■ **WHAT IS REQUIRED**
For every entry, reproduce the wording exactly and omit any image it holds.

Data excerpts:
+-------+

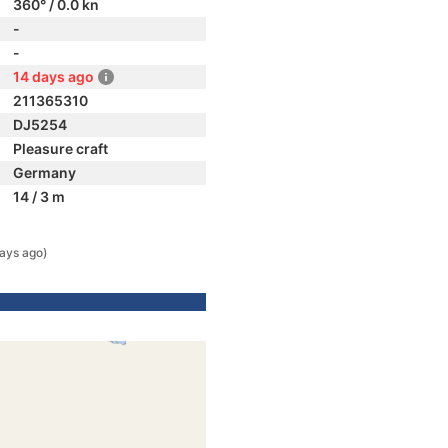
360° / 0.0 kn
-
-
14 days ago
211365310
DJ5254
Pleasure craft
Germany
14 / 3 m
ays ago)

+-------+

■ **REPLY**
360° / 0.0 kn
-
-
14 days ago
211365310
DJ5254
Pleasure craft
Germany
14 / 3 m
ays ago)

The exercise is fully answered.